● **Exercise brief**
Output every record exactly, apart from its images.

Page images and extracted text
====================
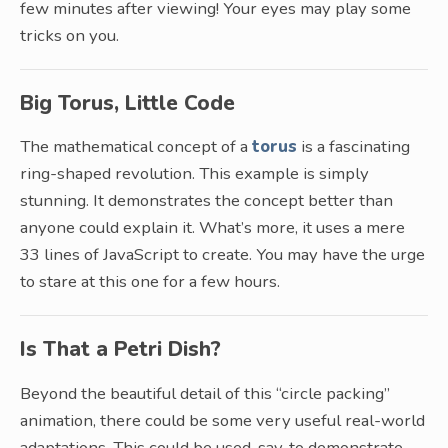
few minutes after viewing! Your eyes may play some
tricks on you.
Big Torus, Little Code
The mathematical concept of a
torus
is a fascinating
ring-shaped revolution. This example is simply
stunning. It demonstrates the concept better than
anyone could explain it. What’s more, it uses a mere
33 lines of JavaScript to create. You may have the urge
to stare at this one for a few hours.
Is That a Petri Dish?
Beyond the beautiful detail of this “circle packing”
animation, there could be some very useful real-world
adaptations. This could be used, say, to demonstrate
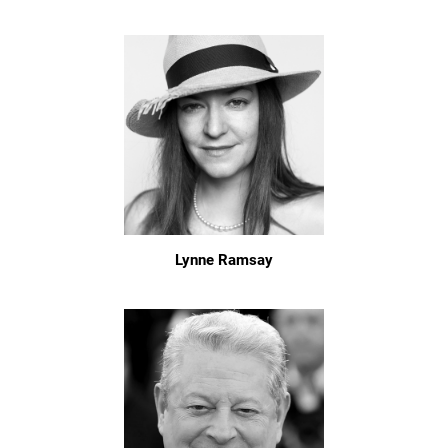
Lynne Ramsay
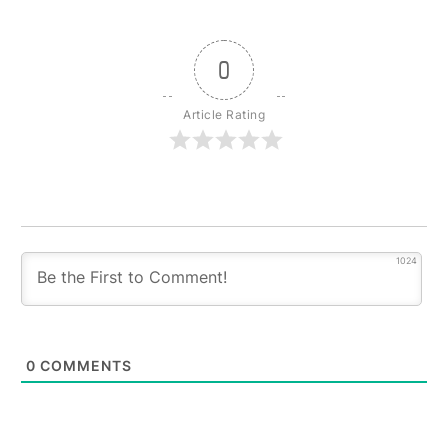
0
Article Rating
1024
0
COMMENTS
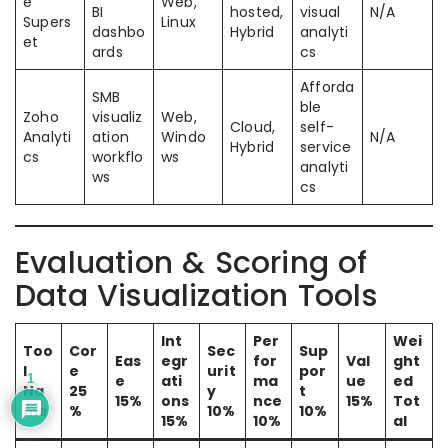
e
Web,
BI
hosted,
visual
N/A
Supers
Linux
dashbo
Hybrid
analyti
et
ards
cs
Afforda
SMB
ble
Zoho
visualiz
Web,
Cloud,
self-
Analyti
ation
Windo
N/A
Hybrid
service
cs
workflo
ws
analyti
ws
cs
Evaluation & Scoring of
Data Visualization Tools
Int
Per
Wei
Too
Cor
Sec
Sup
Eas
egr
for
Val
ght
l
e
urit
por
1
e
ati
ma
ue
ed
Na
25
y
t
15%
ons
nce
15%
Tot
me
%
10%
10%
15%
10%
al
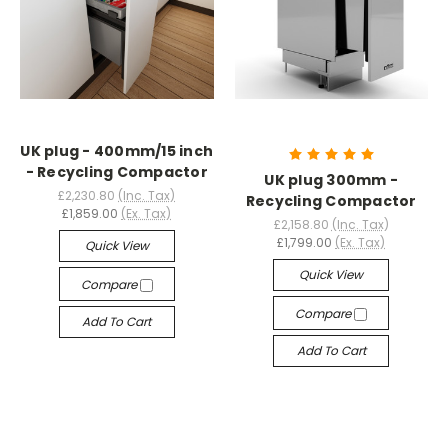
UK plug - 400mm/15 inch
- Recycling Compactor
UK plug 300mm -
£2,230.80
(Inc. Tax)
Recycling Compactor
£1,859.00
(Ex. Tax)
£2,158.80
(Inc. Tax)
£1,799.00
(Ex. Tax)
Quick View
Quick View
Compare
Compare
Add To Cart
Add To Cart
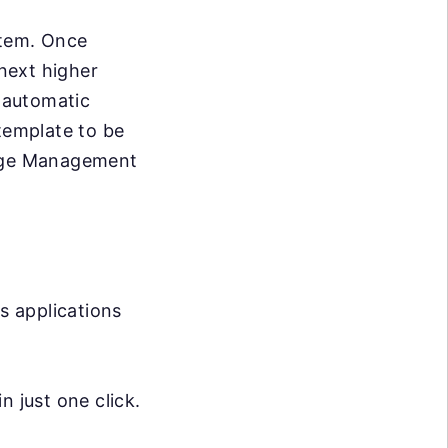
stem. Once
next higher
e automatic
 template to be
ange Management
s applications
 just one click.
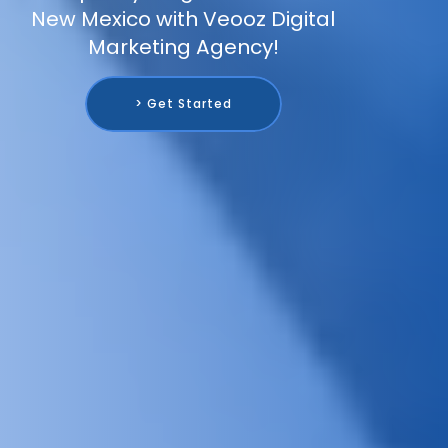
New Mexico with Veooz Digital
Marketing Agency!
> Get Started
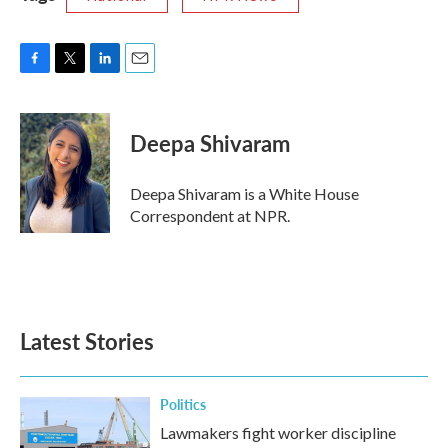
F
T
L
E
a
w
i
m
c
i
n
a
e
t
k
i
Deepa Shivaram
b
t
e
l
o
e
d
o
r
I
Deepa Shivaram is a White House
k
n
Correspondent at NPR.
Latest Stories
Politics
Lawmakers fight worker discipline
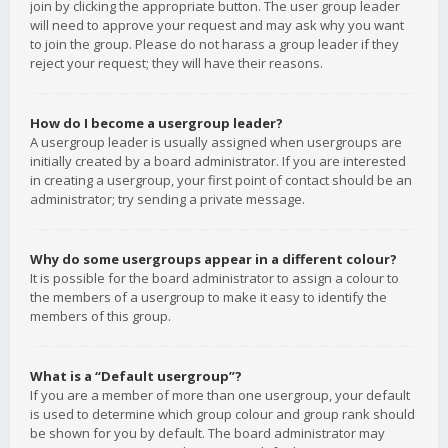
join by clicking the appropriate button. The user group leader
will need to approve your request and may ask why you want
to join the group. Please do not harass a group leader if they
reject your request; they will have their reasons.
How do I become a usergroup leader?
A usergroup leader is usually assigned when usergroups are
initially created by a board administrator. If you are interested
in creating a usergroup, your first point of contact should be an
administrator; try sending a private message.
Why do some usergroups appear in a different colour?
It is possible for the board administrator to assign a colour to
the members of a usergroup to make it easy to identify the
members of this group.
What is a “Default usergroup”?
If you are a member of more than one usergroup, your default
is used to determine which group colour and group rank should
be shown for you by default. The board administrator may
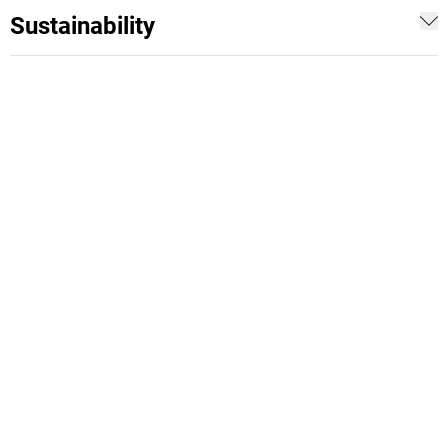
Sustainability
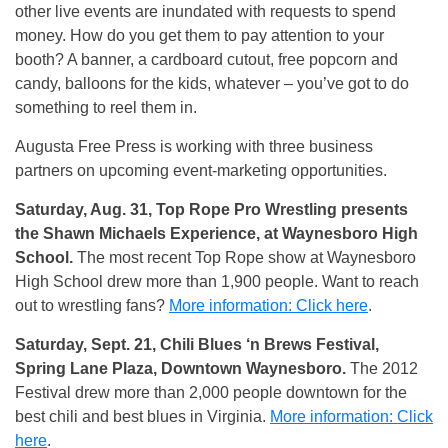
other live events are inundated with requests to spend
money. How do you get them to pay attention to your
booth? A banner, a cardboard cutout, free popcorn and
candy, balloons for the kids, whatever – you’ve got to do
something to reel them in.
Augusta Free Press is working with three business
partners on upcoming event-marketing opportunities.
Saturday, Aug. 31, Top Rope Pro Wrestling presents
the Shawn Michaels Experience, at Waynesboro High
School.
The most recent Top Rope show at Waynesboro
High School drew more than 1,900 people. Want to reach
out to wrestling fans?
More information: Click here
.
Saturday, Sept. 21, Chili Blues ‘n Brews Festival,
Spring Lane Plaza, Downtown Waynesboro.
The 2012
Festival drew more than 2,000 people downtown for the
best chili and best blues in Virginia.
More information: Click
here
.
====================
● **Answer for the task**
few minutes after viewing! Your eyes may play some
tricks on you.
Big Torus, Little Code
The mathematical concept of a
torus
is a fascinating
ring-shaped revolution. This example is simply
stunning. It demonstrates the concept better than
anyone could explain it. What’s more, it uses a mere
33 lines of JavaScript to create. You may have the urge
to stare at this one for a few hours.
Is That a Petri Dish?
Beyond the beautiful detail of this “circle packing”
animation, there could be some very useful real-world
adaptations. This could be used, say, to demonstrate
Lynne Ramsay
0
Article Rating
1024
0
COMMENTS
e
Web,
BI
hosted,
visual
N/A
Supers
Linux
dashbo
Hybrid
analyti
et
ards
cs
Afforda
SMB
ble
Zoho
visualiz
Web,
Cloud,
self-
Analyti
ation
Windo
N/A
Hybrid
service
cs
workflo
ws
analyti
ws
cs
Evaluation & Scoring of
Data Visualization Tools
Int
Per
Wei
Too
Cor
Sec
Sup
Eas
egr
for
Val
ght
l
e
urit
por
1
e
ati
ma
ue
ed
Na
25
y
t
15%
ons
nce
15%
Tot
me
%
10%
10%
15%
10%
al
UK plug - 400mm/15 inch
- Recycling Compactor
UK plug 300mm -
£2,230.80
(Inc. Tax)
Recycling Compactor
£1,859.00
(Ex. Tax)
£2,158.80
(Inc. Tax)
£1,799.00
(Ex. Tax)
Quick View
Quick View
Compare
Compare
Add To Cart
Add To Cart
stem. Once
next higher
e automatic
 template to be
ange Management
s applications
 just one click.
New Mexico with Veooz Digital
Marketing Agency!
> Get Started
F
T
L
E
a
w
i
m
c
i
n
a
e
t
k
i
Deepa Shivaram
b
t
e
l
o
e
d
o
r
I
Deepa Shivaram is a White House
k
n
Correspondent at NPR.
Latest Stories
Politics
Lawmakers fight worker discipline
join by clicking the appropriate button. The user group leader
will need to approve your request and may ask why you want
to join the group. Please do not harass a group leader if they
reject your request; they will have their reasons.
How do I become a usergroup leader?
A usergroup leader is usually assigned when usergroups are
initially created by a board administrator. If you are interested
in creating a usergroup, your first point of contact should be an
administrator; try sending a private message.
Why do some usergroups appear in a different colour?
It is possible for the board administrator to assign a colour to
the members of a usergroup to make it easy to identify the
members of this group.
What is a “Default usergroup”?
If you are a member of more than one usergroup, your default
is used to determine which group colour and group rank should
be shown for you by default. The board administrator may
Sustainability
other live events are inundated with requests to spend
money. How do you get them to pay attention to your
booth? A banner, a cardboard cutout, free popcorn and
candy, balloons for the kids, whatever – you’ve got to do
something to reel them in.
Augusta Free Press is working with three business
partners on upcoming event-marketing opportunities.
Saturday, Aug. 31, Top Rope Pro Wrestling presents
the Shawn Michaels Experience, at Waynesboro High
School.
The most recent Top Rope show at Waynesboro
High School drew more than 1,900 people. Want to reach
out to wrestling fans?
More information: Click here
.
Saturday, Sept. 21, Chili Blues ‘n Brews Festival,
Spring Lane Plaza, Downtown Waynesboro.
The 2012
Festival drew more than 2,000 people downtown for the
best chili and best blues in Virginia.
More information: Click
here
.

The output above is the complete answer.